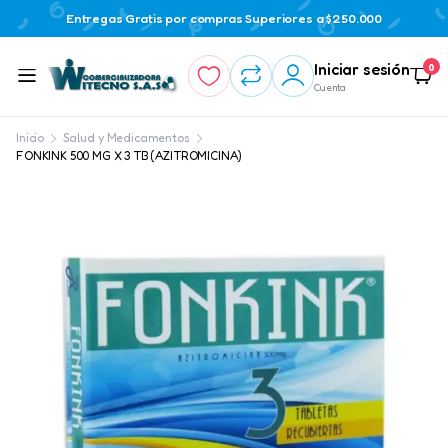
Entregas Gratis por compras Superiores a $250.000
Iniciar sesión
0
Cuenta
Inicio
Salud y Medicamentos
FONKINK 500 MG X 3 TB (AZITROMICINA)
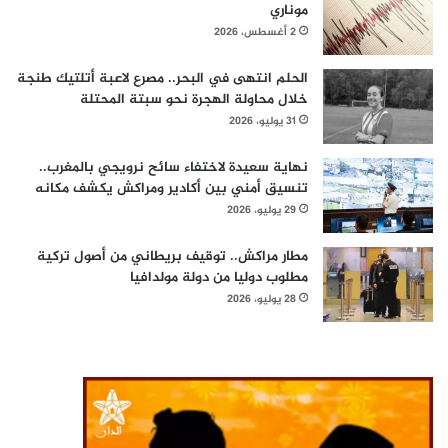
موناري
2 أغسطس، 2026
الحلم انتهى في البحر.. مصرع لاعبة أتلتيك طنجة
خلال محاولة الهجرة نحو سبتة المحتلة
31 يوليو، 2026
نهاية سعيدة لاختفاء سائح نرويجي بالمغرب..
تنسيق أمني بين أكادير ومراكش يكشف مكانه
29 يوليو، 2026
مطار مراكش.. توقيف بريطاني من أصول تركية
مطلوب دوليا من دولة مولدافيا
28 يوليو، 2026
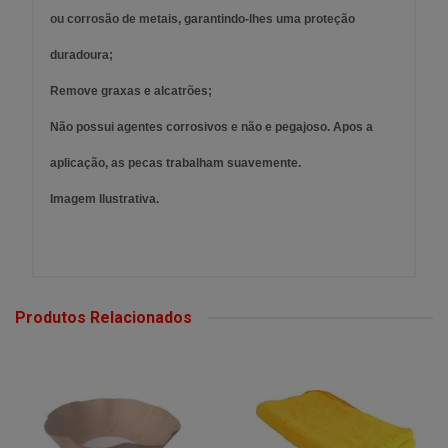
ou corrosão de metais, garantindo-lhes uma proteção
duradoura;
Remove graxas e alcatrões;
Não possui agentes corrosivos e não e pegajoso. Apos a
aplicação, as pecas trabalham suavemente.
Imagem Ilustrativa.
Produtos Relacionados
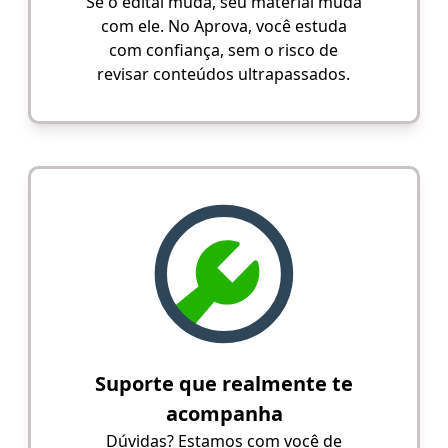
Se o edital muda, seu material muda
com ele. No Aprova, você estuda
com confiança, sem o risco de
revisar conteúdos ultrapassados.
Suporte que realmente te
acompanha
Dúvidas? Estamos com você de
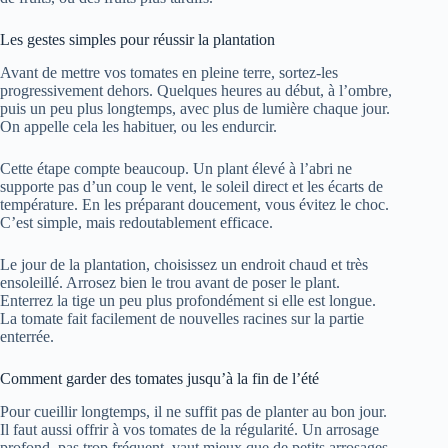
Les gestes simples pour réussir la plantation
Avant de mettre vos tomates en pleine terre, sortez-les
progressivement dehors. Quelques heures au début, à l’ombre,
puis un peu plus longtemps, avec plus de lumière chaque jour.
On appelle cela les habituer, ou les endurcir.
Cette étape compte beaucoup. Un plant élevé à l’abri ne
supporte pas d’un coup le vent, le soleil direct et les écarts de
température. En les préparant doucement, vous évitez le choc.
C’est simple, mais redoutablement efficace.
Le jour de la plantation, choisissez un endroit chaud et très
ensoleillé. Arrosez bien le trou avant de poser le plant.
Enterrez la tige un peu plus profondément si elle est longue.
La tomate fait facilement de nouvelles racines sur la partie
enterrée.
Comment garder des tomates jusqu’à la fin de l’été
Pour cueillir longtemps, il ne suffit pas de planter au bon jour.
Il faut aussi offrir à vos tomates de la régularité. Un arrosage
profond, pas trop fréquent, vaut mieux que de petits arrosages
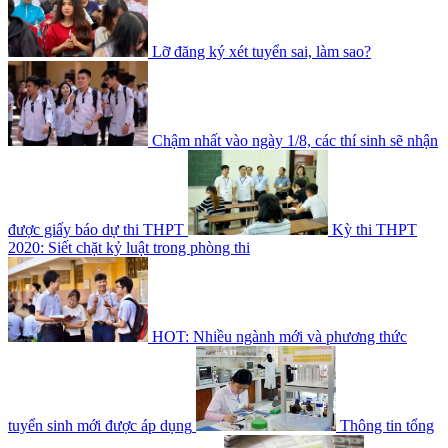
Lỡ đăng ký xét tuyển sai, làm sao?
Chậm nhất vào ngày 1/8, các thí sinh sẽ nhận
được giấy báo dự thi THPT
Kỳ thi THPT
2020: Siết chặt kỷ luật trong phòng thi
HOT: Nhiều ngành mới và phương thức
tuyển sinh mới được áp dụng
Thông tin tổng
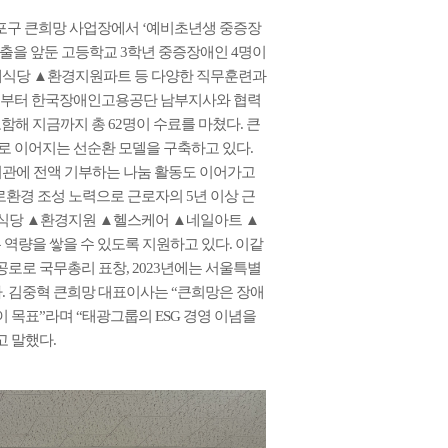
등포구 큰희망 사업장에서 ‘예비초년생 중증장
출을 앞둔 고등학교 3학년 중증장애인 4명이
구내식당 ▲환경지원파트 등 다양한 직무훈련과
19년부터 한국장애인고용공단 남부지사와 협력
함해 지금까지 총 62명이 수료를 마쳤다. 큰
으로 이어지는 선순환 모델을 구축하고 있다.
기관에 전액 기부하는 나눔 활동도 이어가고
로환경 조성 노력으로 근로자의 5년 이상 근
구내식당 ▲환경지원 ▲헬스케어 ▲네일아트 ▲
 역량을 쌓을 수 있도록 지원하고 있다. 이같
공로로 국무총리 표창, 2023년에는 서울특별
. 김중혁 큰희망 대표이사는 “큰희망은 장애
 목표”라며 “태광그룹의 ESG 경영 이념을
 말했다.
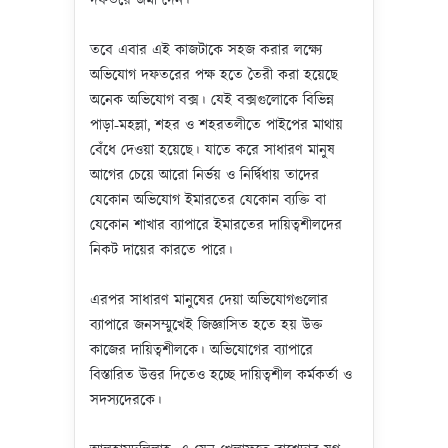
দফতরে জমা দেন।
তবে এবার এই কাজটাকে সহজ করার লক্ষ্যে
অভিযোগ দফতরের পক্ষ হতে তৈরী করা হয়েছে
অনেক অভিযোগ বক্স। যেই বক্সগুলোকে বিভিন্ন
পাড়া-মহল্লা, শহর ও শহরতলীতে পাইপের মাথায়
বেঁধে দেওয়া হয়েছে। যাতে করে সাধারণ মানুষ
আগের চেয়ে আরো নির্ভয় ও নির্দ্বিধায় তাদের
যেকোন অভিযোগ ইমারতের যেকোন ব্যক্তি বা
যেকোন শাখার ব্যাপারে ইমারতের দায়িত্বশীলদের
নিকট দায়ের কারতে পারে।
এরপর সাধারণ মানুষের দেয়া অভিযোগগুলোর
ব্যাপারে জনসম্মুখেই জিজ্ঞাসিত হতে হয় উক্ত
কাজের দায়িত্বশীলকে। অভিযোগের ব্যাপারে
বিস্তারিত উত্তর দিতেও হচ্ছে দায়িত্বশীল কর্মকর্তা ও
সদস্যদেরকে।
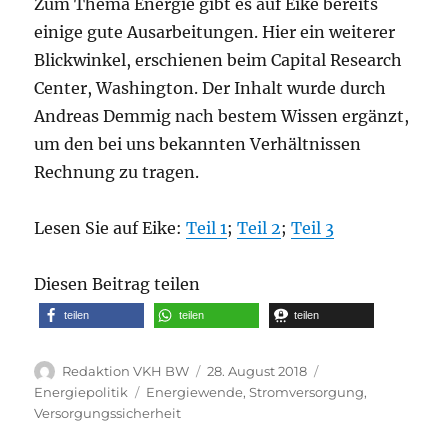
Zum Thema Energie gibt es auf Eike bereits
einige gute Ausarbeitungen. Hier ein weiterer
Blickwinkel, erschienen beim Capital Research
Center, Washington. Der Inhalt wurde durch
Andreas Demmig nach bestem Wissen ergänzt,
um den bei uns bekannten Verhältnissen
Rechnung zu tragen.
Lesen Sie auf Eike:
Teil 1
;
Teil 2
;
Teil 3
Diesen Beitrag teilen
teilen
teilen
teilen
Autor
Veröffentlicht
Kategorien
Redaktion VKH BW
28. August 2018
am
Schlagwörter
Energiepolitik
Energiewende
,
Stromversorgung
,
Versorgungssicherheit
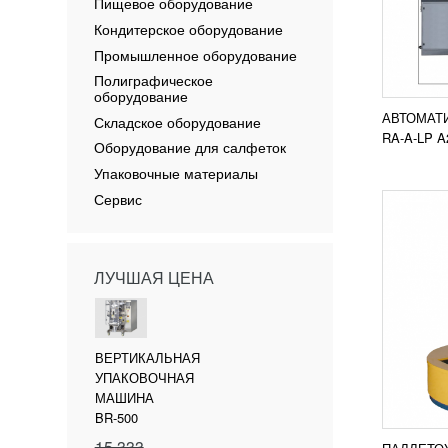
ПОЛУ
Пищевое оборудование
2100A
УЗН
Кондитерское оборудование
Паллет
Промышленное оборудование
полуав
Полиграфическое
упаковк
оборудование
Данная
упаковк
АВТОМАТ
Складское оборудование
ПОД
RA-A-LP A
Оборудование для салфеток
Упаковочные материалы
Сервис
ЛУЧШАЯ ЦЕНА
ОТСА
УЗН
ВЕРТИКАЛЬНАЯ
УПАКОВОЧНАЯ
Отсадо
Отсадо
МАШИНА
удобна 
BR-500
очень 
15 333
Основн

++++++

* **Your assignment**
Exactly the lines from the top of the listing through the line with "Imagem Ilustrativa.", and no pictures, should be printed.

* **Result for this exercise**
Entregas Gratis por compras Superiores a $250.000
Iniciar sesión
0
Cuenta
Inicio
Salud y Medicamentos
FONKINK 500 MG X 3 TB (AZITROMICINA)
موناري
2 أغسطس، 2026
الحلم انتهى في البحر.. مصرع لاعبة أتلتيك طنجة
خلال محاولة الهجرة نحو سبتة المحتلة
31 يوليو، 2026
نهاية سعيدة لاختفاء سائح نرويجي بالمغرب..
تنسيق أمني بين أكادير ومراكش يكشف مكانه
29 يوليو، 2026
مطار مراكش.. توقيف بريطاني من أصول تركية
مطلوب دوليا من دولة مولدافيا
28 يوليو، 2026
ou corrosão de metais, garantindo-lhes uma proteção
duradoura;
Remove graxas e alcatrões;
Não possui agentes corrosivos e não e pegajoso. Apos a
aplicação, as pecas trabalham suavemente.
Imagem Ilustrativa.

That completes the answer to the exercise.